I Could Love You, Office Cafeteria, But You Make It So Damn Hard

I try and eat something interesting for lunch every day I can. Zaguan is a great Latin bakery across the street from the Observer HQ that serves a decent arepas. I covet Reina Pepiada: a salad of pulled chicken and avocado. Nosh, up the street, composes some beautiful plates at noon, and La Duni has some decent sandwiches when I have an hour for lunch.

Sometimes the clock is ticking, though -- a deadline looms, or the moment my stomach tells me it's time to eat I look up at the clock and it's already 1:30. Sometimes it's too hot out or rainy to venture outside for eats. So sometimes I'm stuck taking the long, sad ride down to the office deli.

The deli in our building does decent business despite using pressed turkey loaf lunch meat, grocery store bread and iceberg lettuce.

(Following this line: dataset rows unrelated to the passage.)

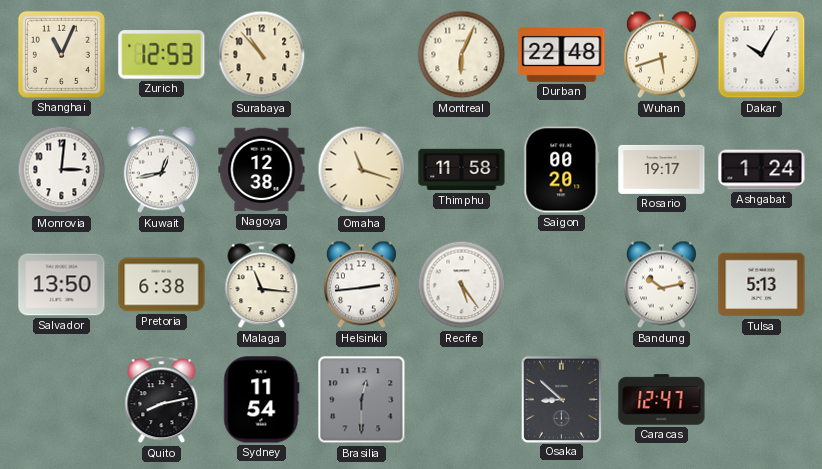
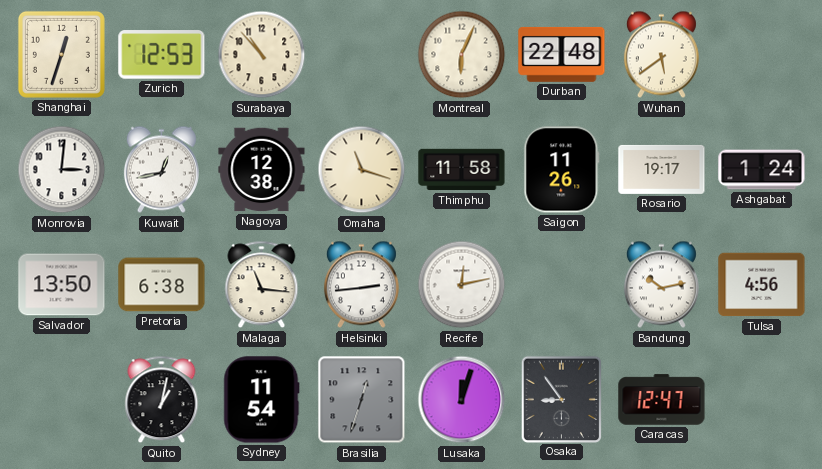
Shanghai: 11:04 -> 12:33
Wuhan: 5:42 -> 5:39
Dakar: 10:05 -> none
Saigon: 00:20 -> 11:26
Recife: 5:24 -> 12:13
Tulsa: 5:13 -> 4:56
Quito: 8:13 -> 1:02
Brasilia: 12:30 -> 12:33
Lusaka: none -> 12:03
Osaka: 8:52 -> 8:54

I'd love some meats roasted in-house, or at least some bread from a decent bakery. Is that too much to ask? Even a salad bar with more than five choices might do wonders for my waistline. Healthy eating is twice as tough when all the choices bore you.

Here's the thing: Office eateries have a pretty easy go at things. You have to pass them on the way to your car, and they tempt with an affordable lunch without the hassle of traffic, travel or parking. Multiple floors of potential customers sit just overhead. They have great hours. (Who do you know in the restaurant biz who gets to work a 6-2?)